For many smaller businesses, liquidity is important. If you're working with QuickBooks 2012 in a small-business setting, you need to understand the importance of liquidity. You have only a limited number of investments that you can make. Additionally, you have a limited amount of capital — less than you like, almost always.


New opportunities and ways to invest your money continually arrive. For these reasons, you typically want to look at the liquidity of your capital investments.


In large businesses, people don’t worry or talk as much about liquidity — at least when it comes to capital investments. Liquidity as a criterion for looking at capital investments is downplayed. The logic behind this is that, in most cases, very large firms have almost unlimited access to capital through the capital markets (either the stock markets, the debt markets, or even just big-time borrowing from enormous banks).

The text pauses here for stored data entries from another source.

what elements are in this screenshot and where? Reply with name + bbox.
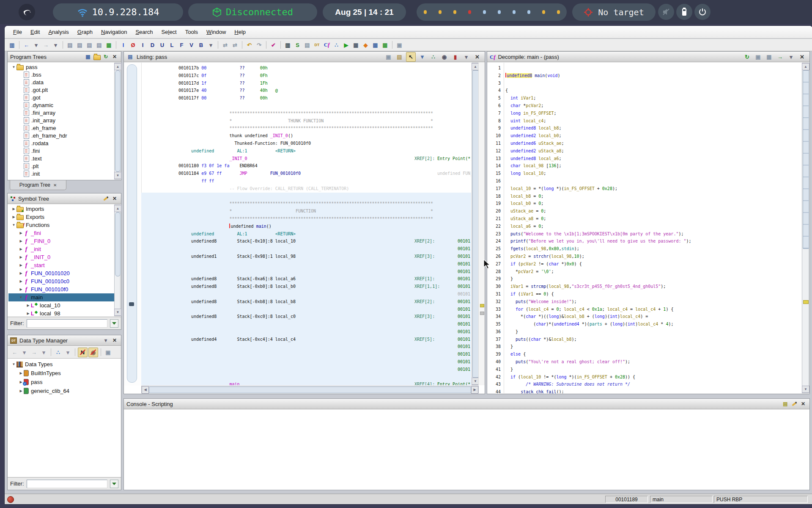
panel-menu-icon[interactable]: ▾ <box>102 337 110 344</box>
cursor-tool-icon[interactable]: I <box>119 41 128 50</box>
memory-map-4-icon[interactable]: ▤ <box>95 41 104 50</box>
expand-icon[interactable]: ▶ <box>18 279 24 283</box>
listing-line-15[interactable]: ff ff <box>141 177 471 185</box>
tree-item-.eh_frame[interactable]: .eh_frame <box>8 124 114 132</box>
expand-icon[interactable]: ▶ <box>11 207 16 211</box>
power-button[interactable] <box>694 4 710 20</box>
listing-line-36[interactable]: undefined4 Stack[-0xc4]:4 local_c4XREF[5… <box>141 336 471 343</box>
listing-line-20[interactable]: ****************************************… <box>141 215 471 223</box>
workspace-dot-6[interactable] <box>498 10 501 14</box>
byte-viewer-icon[interactable]: ▥ <box>283 41 292 50</box>
menu-graph[interactable]: Graph <box>73 29 97 35</box>
listing-line-33[interactable]: undefined8 Stack[-0xc0]:8 local_c0XREF[3… <box>141 313 471 320</box>
close-icon[interactable]: ✕ <box>111 53 118 61</box>
listing-hscrollbar[interactable]: ◀ ▶ <box>141 386 479 393</box>
workspace-dot-1[interactable] <box>424 10 427 14</box>
scroll-lock-icon[interactable]: ▤ <box>782 400 789 408</box>
tree-item-_init[interactable]: ▶f_init <box>8 245 114 253</box>
decompile-line-1[interactable]: undefined8 main(void) <box>505 72 801 80</box>
listing-line-2[interactable]: 0010117d 1f ?? 1Fh <box>141 80 471 87</box>
symbol-tree-header[interactable]: Symbol Tree ✕ <box>8 193 121 204</box>
close-icon[interactable]: ✕ <box>799 400 807 408</box>
listing-line-21[interactable]: undefined main() <box>141 223 471 230</box>
tree-item-local_98[interactable]: ▶Llocal_98 <box>8 309 114 316</box>
decompile-header[interactable]: Cf Decompile: main - (pass) ↻▣▦→▾✕ <box>487 52 809 62</box>
workspace-dot-10[interactable] <box>557 10 560 14</box>
tree-item-.text[interactable]: .text <box>8 155 114 162</box>
data-type-manager-icon[interactable]: DT <box>313 41 321 50</box>
close-icon[interactable]: ✕ <box>111 195 118 202</box>
listing-line-5[interactable] <box>141 102 471 110</box>
save-icon[interactable]: ▥ <box>8 41 16 50</box>
function-graph-icon[interactable]: ∴ <box>332 41 341 50</box>
script-manager-icon[interactable]: S <box>293 41 302 50</box>
tree-item-FUN_001010c0[interactable]: ▶fFUN_001010c0 <box>8 277 114 285</box>
listing-line-10[interactable]: Thunked-Function: FUN_001010f0 <box>141 140 471 147</box>
listing-line-1[interactable]: 0010117c 0f ?? 0Fh <box>141 72 471 80</box>
tree-item-local_10[interactable]: ▶Llocal_10 <box>8 301 114 309</box>
workspace-dot-2[interactable] <box>439 10 442 14</box>
undefine-icon[interactable]: U <box>158 41 167 50</box>
kali-menu-button[interactable] <box>19 4 35 20</box>
tree-item-.rodata[interactable]: .rodata <box>8 139 114 147</box>
ip-address-indicator[interactable]: 10.9.228.184 <box>53 3 183 21</box>
decompile-line-23[interactable]: printf("Before we let you in, you\'ll ne… <box>505 237 801 245</box>
expand-icon[interactable]: ▶ <box>18 255 24 259</box>
memory-map-2-icon[interactable]: ▤ <box>75 41 84 50</box>
expand-icon[interactable]: ▼ <box>11 362 16 366</box>
symbol-filter-input[interactable] <box>27 319 108 328</box>
decompile-line-8[interactable]: undefined8 local_b8; <box>505 124 801 132</box>
close-icon[interactable]: ✕ <box>473 52 482 61</box>
new-tree-icon[interactable]: ▦ <box>84 53 92 61</box>
listing-line-40[interactable]: 00101 <box>141 366 471 373</box>
menu-window[interactable]: Window <box>202 29 230 35</box>
copy-icon[interactable]: ▣ <box>754 52 763 61</box>
tree-item-.eh_frame_hdr[interactable]: .eh_frame_hdr <box>8 132 114 139</box>
run-icon[interactable]: ▶ <box>342 41 351 50</box>
re-decompile-icon[interactable]: ↻ <box>743 52 752 61</box>
close-icon[interactable]: ✕ <box>111 337 118 344</box>
decompile-line-27[interactable]: *pcVar2 = '\0'; <box>505 268 801 276</box>
expand-icon[interactable]: ▼ <box>11 223 16 227</box>
symbol-tree-scrollbar[interactable]: ▲ ▼ <box>114 204 121 316</box>
redo-icon[interactable]: ↷ <box>255 41 263 50</box>
listing-menu-icon[interactable]: ▾ <box>462 52 471 61</box>
expand-icon[interactable]: ▶ <box>18 239 24 243</box>
listing-line-9[interactable]: thunk undefined _INIT_0() <box>141 132 471 140</box>
export-icon[interactable]: → <box>776 52 785 61</box>
scroll-down-icon[interactable]: ▼ <box>114 172 121 179</box>
filter-settings-icon[interactable] <box>110 319 118 328</box>
workspace-dot-9[interactable] <box>542 10 545 14</box>
decompile-line-40[interactable]: } <box>505 366 801 373</box>
decompile-line-21[interactable]: local_a6 = 0; <box>505 223 801 230</box>
data-icon[interactable]: D <box>148 41 157 50</box>
menu-search[interactable]: Search <box>131 29 157 35</box>
decompile-line-9[interactable]: undefined2 local_b0; <box>505 132 801 140</box>
listing-line-41[interactable] <box>141 373 471 381</box>
decompile-line-33[interactable]: *(char *)((long)&local_b8 + (long)(int)l… <box>505 313 801 320</box>
listing-line-28[interactable]: undefined8 Stack[-0xa6]:8 local_a6XREF[1… <box>141 275 471 283</box>
instruction-icon[interactable]: I <box>138 41 147 50</box>
listing-line-0[interactable]: 0010117b 00 ?? 00h <box>141 64 471 72</box>
menu-navigation[interactable]: Navigation <box>97 29 131 35</box>
dtm-layout-icon[interactable]: ∴ <box>54 348 63 357</box>
decompile-scrollbar[interactable]: ▲ ▼ <box>802 63 809 393</box>
listing-line-14[interactable]: 00101184 e9 67 ff JMP FUN_001010f0undefi… <box>141 170 471 177</box>
listing-line-39[interactable]: 00101 <box>141 358 471 366</box>
decompile-line-26[interactable]: if (pcVar2 != (char *)0x0) { <box>505 260 801 268</box>
decompile-line-16[interactable]: local_10 = *(long *)(in_FS_OFFSET + 0x28… <box>505 185 801 193</box>
scroll-up-icon[interactable]: ▲ <box>114 205 121 212</box>
tree-item-_INIT_0[interactable]: ▶f_INIT_0 <box>8 253 114 261</box>
decompile-line-17[interactable]: local_b8 = 0; <box>505 193 801 200</box>
tree-item-.fini_array[interactable]: .fini_array <box>8 109 114 116</box>
dtm-forward-menu-icon[interactable]: ▾ <box>39 348 48 357</box>
paste-icon[interactable]: ▤ <box>395 52 404 61</box>
menu-edit[interactable]: Edit <box>26 29 44 35</box>
dtm-filter-input[interactable] <box>27 480 108 488</box>
decompile-line-30[interactable]: if (iVar1 == 0) { <box>505 290 801 298</box>
decompile-line-24[interactable]: fgets(local_98,0x80,stdin); <box>505 245 801 253</box>
decompile-line-19[interactable]: uStack_ae = 0; <box>505 207 801 215</box>
workspace-switcher[interactable] <box>417 3 567 21</box>
tree-item-_fini[interactable]: ▶f_fini <box>8 229 114 237</box>
expand-icon[interactable]: ▶ <box>18 271 24 275</box>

One easy way to measure liquidity is with a payback period, which measures what it takes for an investment to pay back its original investment. The office building example doesn’t work very well for this sort of calculation, so to make things a little easier, suppose that you are considering a $10,000 investment that produces $2,000 a year in net cash flows.


In this case, you can calculate the payback period with the following formula:


Payback period = initial investment/annual cash flow

In the case of the $10,000 investment described here, the actual formula is


$10,000/$2,000 = 5

This means that the $10,000 investment, through its $2,000 per year cash flows, takes five years to pay back.


Again, you don’t want to focus on liquidity. Liquidity is almost never as important as profitability. But even though profitability is paramount, liquidity is often something that you want to consider. At times, you’re going to want investments that pay back more quickly rather than those that pay back less quickly. When the investments do pay off, you’ll have other good reinvestment opportunities.